Prima di procedere mi dico: se anche in quest'edizione ottocentesca dell’Odissea il brano dell’adulterio di Marte e Venere è stato amputato, senz'altro è da parecchi lustri che i responsabili di questa censura stanno giocando a golf e bevendo Martini col Creatore, e anche stavolta la ricerca si concluderà con un’ipotesi sul perché pari al mistero che avvolge sia il triangolo delle Bermude che lo scozzese Nessie.

Se invece il passo rimosso in edizioni di cinquant'anni fa (1953/54) fosse presente in questa versione dell'Odissea del 1847, mi auguro che gli autori di quel misfatto non stiano sollazzandosi col Creatore, anzi, stiano rodendosi la coscienza per essersi arrogati il diritto di fare un collage pseudo moraleggiante di quest’opera antica e impareggiabile, che immorale assolutamente non è. Ma probabilmente sotto al loro misfatto mano ci cova, una mano ben più potente e lunga della loro, una mano che va a tutti i costi identificata e sbeffeggiata.

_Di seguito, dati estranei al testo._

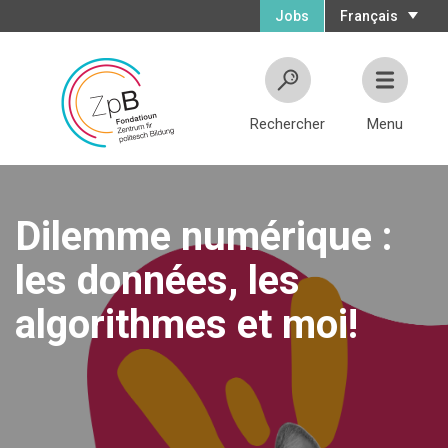
Jobs
Français
Rechercher
Menu
Dilemme numérique :
les données, les
algorithmes et moi!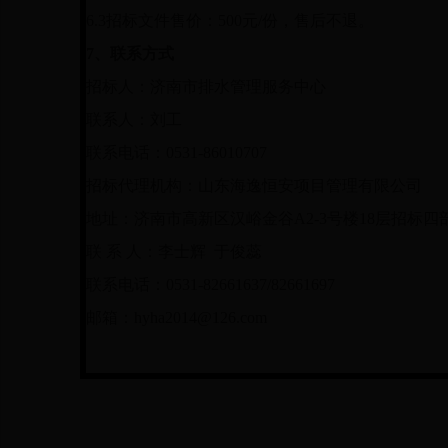
6.3
招标文件售价：500元/份，售后不退。
7
、联系方式
招标人：济南市排水管理服务中心
联系人：刘工
联系电话：0531-86010707
招标代理机构：山东海逸恒安项目管理有限公司
地址：济南市高新区汉峪金谷A2-3号楼18层招标四
联 系 人：李士辉 于俊蕊
联系电话：0531-82661637/82661697
邮箱：hyha2014@126.com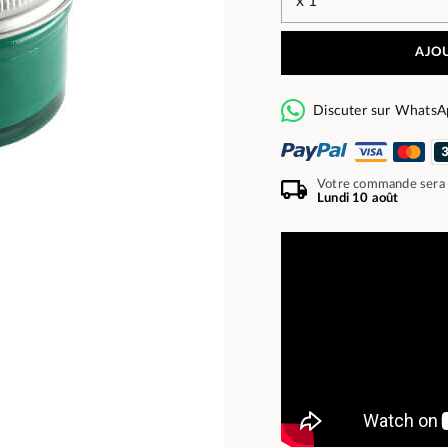
AJOU
Discuter sur WhatsA
Votre commande sera
Lundi 10 août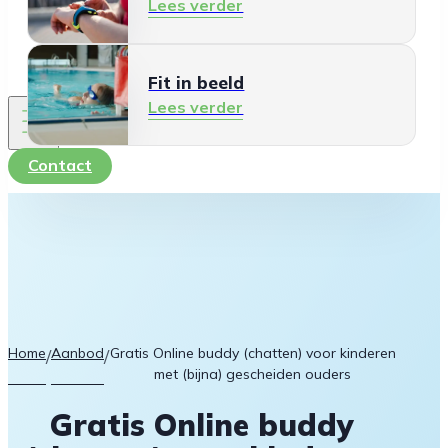
Lees verder
Fit in beeld
Lees verder
Contact
Home
Aanbod
Gratis Online buddy (chatten) voor kinderen
/
/
met (bijna) gescheiden ouders
Gratis Online buddy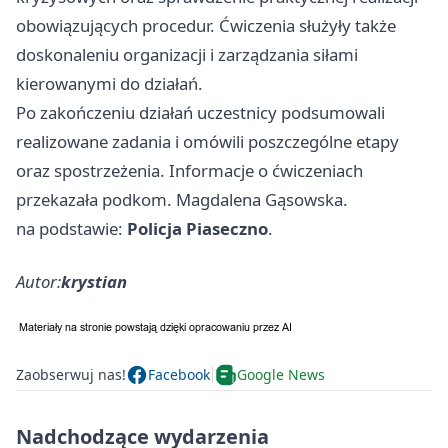
obowiązujących procedur. Ćwiczenia służyły także
doskonaleniu organizacji i zarządzania siłami
kierowanymi do działań.
Po zakończeniu działań uczestnicy podsumowali
realizowane zadania i omówili poszczególne etapy
oraz spostrzeżenia. Informacje o ćwiczeniach
przekazała podkom. Magdalena Gąsowska.
na podstawie:
Policja Piaseczno
.
Autor:
krystian
Zaobserwuj nas!
Facebook
Google News
Nadchodzące wydarzenia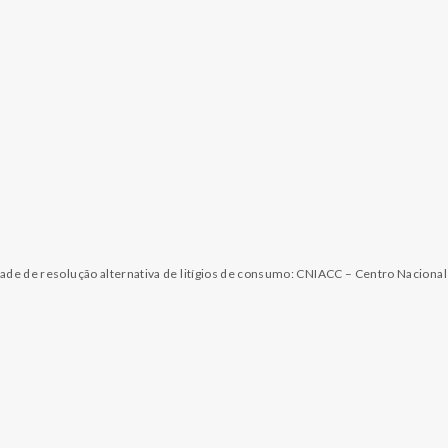
dade de resolução alternativa de litígios de consumo: CNIACC – Centro Naciona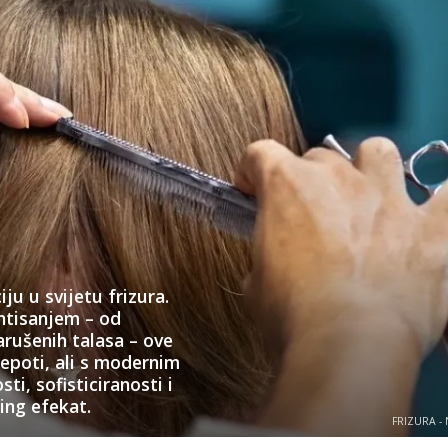
ju u svijetu frizura.
ntisanjem – od
arušenih talasa – ove
jepoti, ali s modernim
i, sofisticiranosti i
ing efekat.
FRIZURA -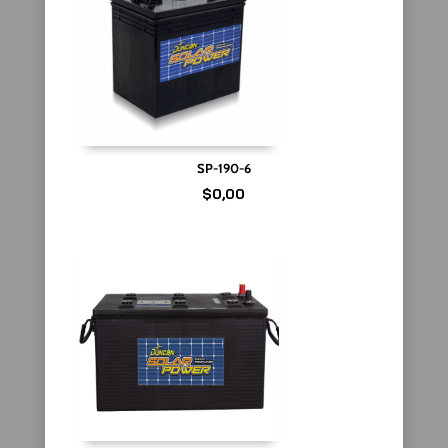
SP-190-6
$
0,00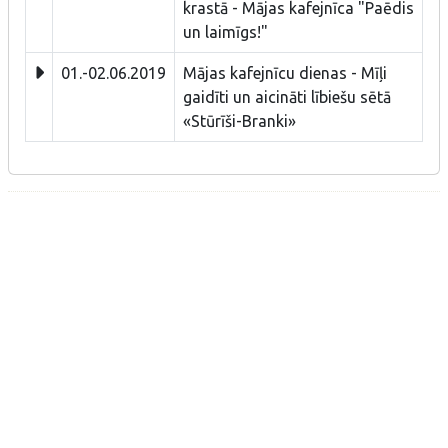
krastā - Mājas kafejnīca "Paēdis
un laimīgs!"
01.-02.06.2019
Mājas kafejnīcu dienas - Mīļi
gaidīti un aicināti lībiešu sētā
«Stūrīši-Branki»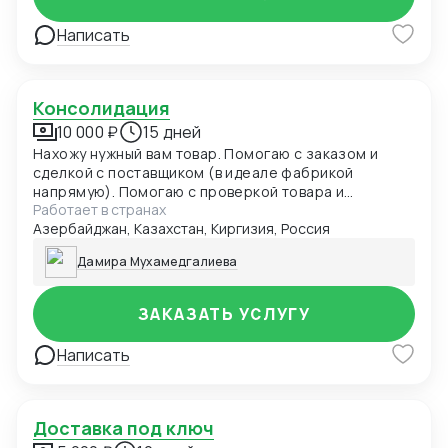
Написать
Консолидация
10 000 ₽
15 дней
Нахожу нужный вам товар. Помогаю с заказом и
сделкой с поставщиком (в идеале фабрикой
напрямую). Помогаю с проверкой товара и
Работает в странах
отгрузкой товара на склад транспортной компании.
Азербайджан, Казахстан, Киргизия, Россия
Веду полностью сделку от поиска до отгрузки
товара клиенту.
Дамира Мухамедгалиева
ЗАКАЗАТЬ УСЛУГУ
Написать
Доставка под ключ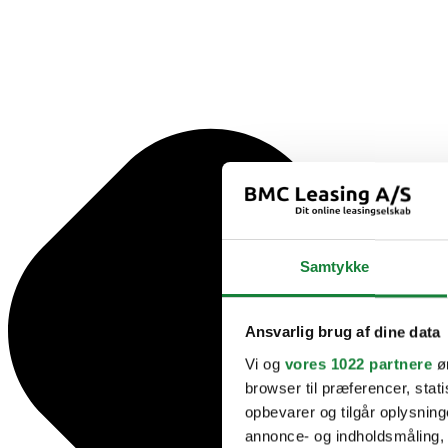
Samtykke
Ansvarlig brug af dine data
Vi og
vores 1022 partnere
øn
browser til præferencer, stat
opbevarer og tilgår oplysning
annonce- og indholdsmåling,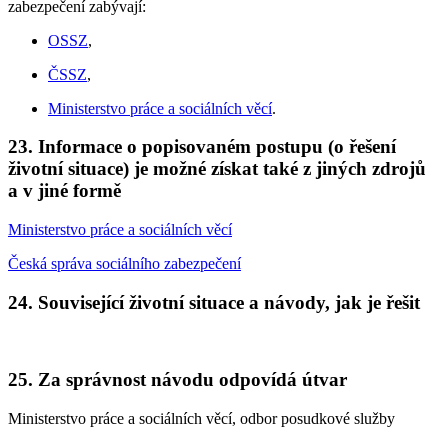
zabezpečení zabývají:
OSSZ
,
ČSSZ
,
Ministerstvo práce a sociálních věcí
.
23. Informace o popisovaném postupu (o řešení
životní situace) je možné získat také z jiných zdrojů
a v jiné formě
Ministerstvo práce a sociálních věcí
Česká správa sociálního zabezpečení
24. Související životní situace a návody, jak je řešit
25. Za správnost návodu odpovídá útvar
Ministerstvo práce a sociálních věcí, odbor posudkové služby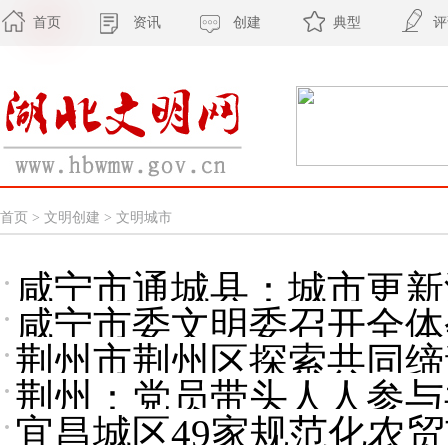
首页
资讯
创建
典型
评
首页
>
文明创建
>
文明城市
咸宁市通城县：城市更新
咸宁市委文明委召开全体
荆州市荆州区探索共同缔
神文明建设论述摘编》
荆州：党员带头人人参与
宜昌城区49家规范化农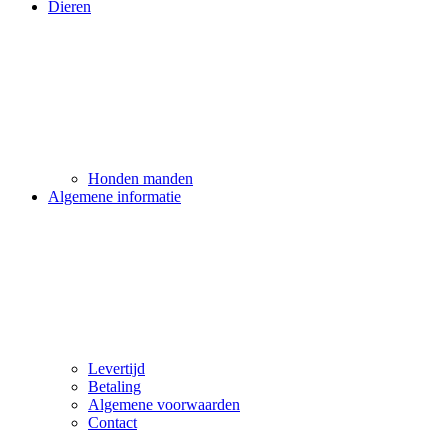
Dieren
Honden manden
Algemene informatie
Levertijd
Betaling
Algemene voorwaarden
Contact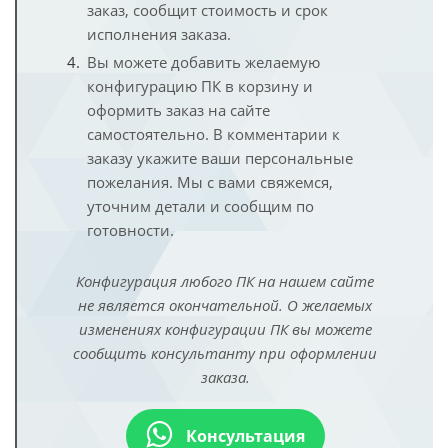
заказ, сообщит стоимость и срок
исполнения заказа.
Вы можете добавить желаемую
конфигурацию ПК в корзину и
оформить заказ на сайте
самостоятельно. В комментарии к
заказу укажите ваши персональные
пожелания. Мы с вами свяжемся,
уточним детали и сообщим по
готовности.
Конфигурация любого ПК на нашем сайте
не является окончательной. О желаемых
изменениях конфигурации ПК вы можете
сообщить консультанту при оформлении
заказа.
Консультация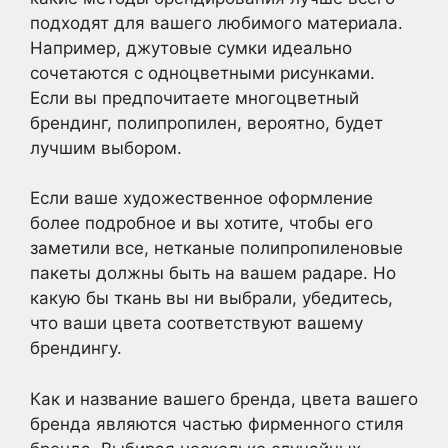
подходят для вашего любимого материала.
Например, джутовые сумки идеально
сочетаются с одноцветными рисунками.
Если вы предпочитаете многоцветный
брендинг, полипропилен, вероятно, будет
лучшим выбором.
Если ваше художественное оформление
более подробное и вы хотите, чтобы его
заметили все, нетканые полипропиленовые
пакеты должны быть на вашем радаре. Но
какую бы ткань вы ни выбрали, убедитесь,
что ваши цвета соответствуют вашему
брендингу.
Как и название вашего бренда, цвета вашего
бренда являются частью фирменного стиля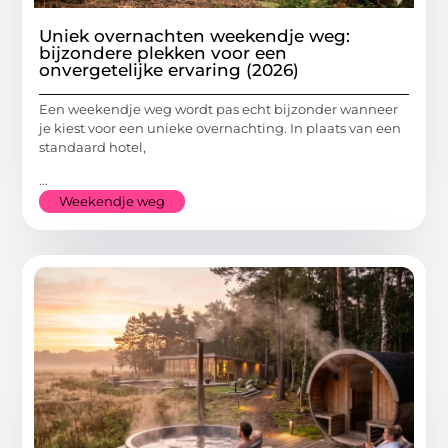
Uniek overnachten weekendje weg:
bijzondere plekken voor een
onvergetelijke ervaring (2026)
Een weekendje weg wordt pas echt bijzonder wanneer
je kiest voor een unieke overnachting. In plaats van een
standaard hotel,
...
Weekendje weg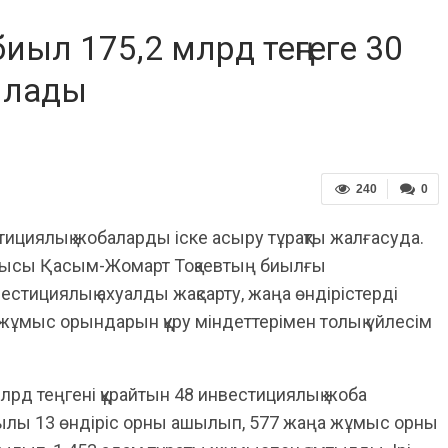
л 175,2 млрд теңгеге 30
ылады
240
0
циялық жобаларды іске асыру тұрақты жалғасуда.
шысы Қасым-Жомарт Тоқаевтың биылғы
тициялық ахуалды жақсарту, жаңа өндірістерді
ы жұмыс орындарын құру міндеттерімен толық үйлесім
рд теңгені құрайтын 48 инвестициялық жоба
жылы 13 өндіріс орны ашылып, 577 жаңа жұмыс орны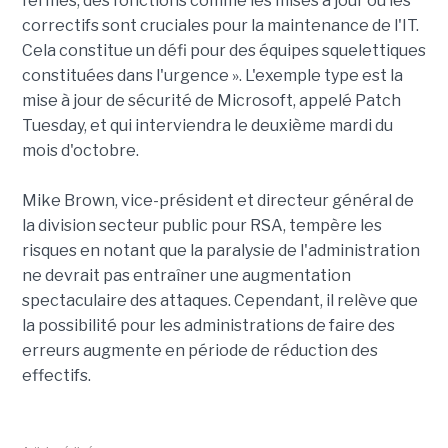
fermés, des fonctions comme les mises à jour ou les
correctifs sont cruciales pour la maintenance de l'IT.
Cela constitue un défi pour des équipes squelettiques
constituées dans l'urgence ». L'exemple type est la
mise à jour de sécurité de Microsoft, appelé Patch
Tuesday, et qui interviendra le deuxième mardi du
mois d'octobre.
Mike Brown, vice-président et directeur général de
la division secteur public pour RSA, tempère les
risques en notant que la paralysie de l'administration
ne devrait pas entraîner une augmentation
spectaculaire des attaques. Cependant, il relève que
la possibilité pour les administrations de faire des
erreurs augmente en période de réduction des
effectifs.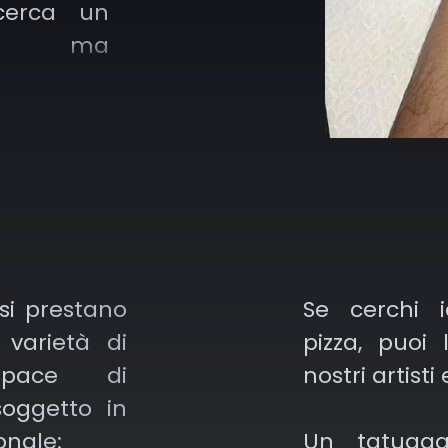
cerca un
eto ma
 o vino:
cizia e la
 un chiaro
 si prestano
Se cerchi i
ereotipo
varietà di
pizza, puoi l
o con tono
apace di
nostri artisti 
brare in
soggetto in
e radici
onale:
Un tatuagg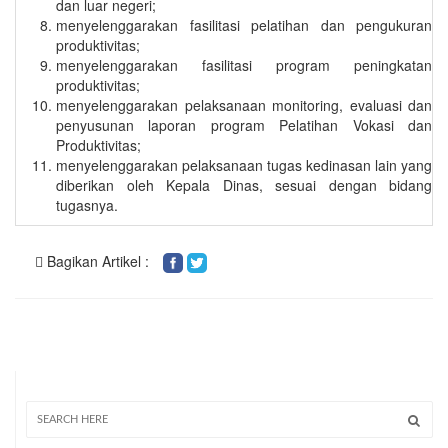
dan luar negeri;
menyelenggarakan fasilitasi pelatihan dan pengukuran
produktivitas;
menyelenggarakan fasilitasi program peningkatan
produktivitas;
menyelenggarakan pelaksanaan monitoring, evaluasi dan
penyusunan laporan program Pelatihan Vokasi dan
Produktivitas;
menyelenggarakan pelaksanaan tugas kedinasan lain yang
diberikan oleh Kepala Dinas, sesuai dengan bidang
tugasnya.
Bagikan Artikel :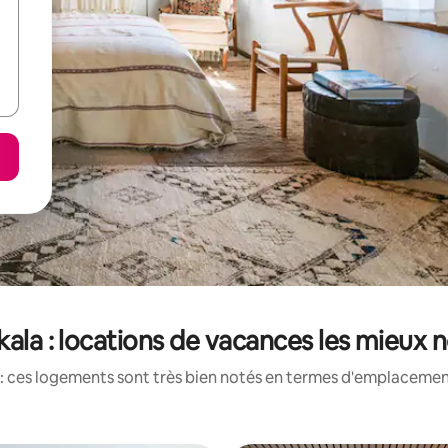
kkala : locations de vacances les mieux 
: ces logements sont très bien notés en termes d'emplacement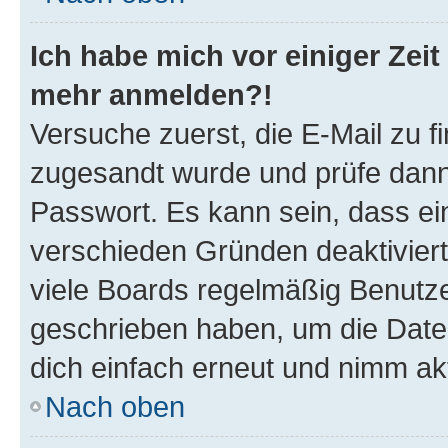
Ich habe mich vor einiger Zeit 
mehr anmelden?!
Versuche zuerst, die E-Mail zu fi
zugesandt wurde und prüfe dan
Passwort. Es kann sein, dass ei
verschieden Gründen deaktivier
viele Boards regelmäßig Benutzer
geschrieben haben, um die Date
dich einfach erneut und nimm akt
Nach oben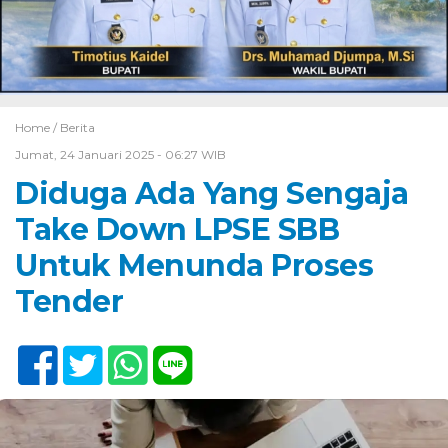
Home /
Berita
Jumat, 24 Januari 2025 - 06:27 WIB
Diduga Ada Yang Sengaja
Take Down LPSE SBB
Untuk Menunda Proses
Tender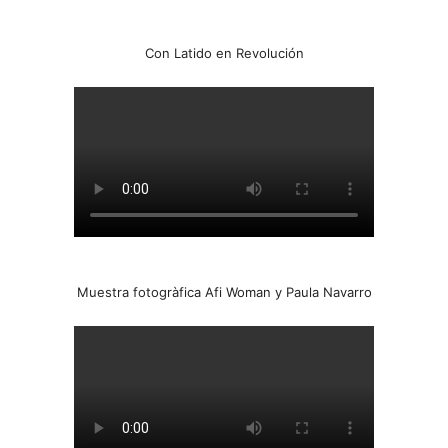
Con Latido en Revolución
Muestra fotogràfica Afi Woman y Paula Navarro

Ormai ci siamo. Verso 351:

Per comun voto ad ordinar trascelti
I pubblici conflitti; e, senza indugio
Apportate le turbe, ai danzatori
Un ampio agone preparar. Dal regio
Ostello fece il banditor ritorno
con l’armonica cetra; a tosto in mezzo
Della lizza Demodoco s’assise.
Allor famosi per destrezza, e tutti
Sul fior degli anni, giovani leggiadri
Teneansi in punto a lui d’intorno; e mentre
Conducevan velocissimi nel circo
Maestre danze, il folgorar de’ piedi
Stava Ulisse a guardar maraviglioso.
Posto fine alla danza, il gentil vate
Demodoco cantò del bellicoso
Marte, gli amori e della Dea di Cipro;
Quando, vinta per molti incliti doni,
Col fiero Nume giacquesi furtiva
Di Vulcan nella reggia, indegnamente
Il divin letto nuzial macchiando.
Ma commisti in amor li vide il Sole,
Che tutto vede, e l’onta abbominosa
A Vulcan raccontò.

continua con il racconto di tutta la tresca

Se pagarti ei ricusa, io stesso in tutto
Soddisfarti prometto. – Ormai, Nettuno,
Riprese allora il generoso fabbro,
Contrastar più non deggio al tuo desio.
E in questo dire i saldi lacci infranse
Liberi dalla rete, ambo spediti
Balzar dal letto; e corse Marte in Tracia,
e in Pafo Citerea, del riso amica,
Ove una selva a lei verdeggia, e fuma
Un odorato altare. Ivi le Grazie
...

Rullo di tamburi.... olé, il passo c’è! Riconsegno il libro che torna a riposare nel suo scaffale e lascio dietro di me secoli di cultura mentre mi avvio verso l’uscita.

Appena si chiude la porta mi azzardo a pensare che la ricerca è conclusa, almeno per la parte inerente al testo. Bisognerà ora vedere cosa sarà riferito a Elio Corti dalla Zanichelli e se riusciranno a intortarlo (cosa quasi impossibile) o se gli autori del misfatto (perché sono più di uno) salteranno fuori chiedendo scusa – senz'altro indirettamente, per ovvi motivi cronologici – per aver operato come quei chirurghi che asportano un rene senza nemmeno aver pronunciato il giuramento di Ippocrate... alla faccia di Omero e alla nostra!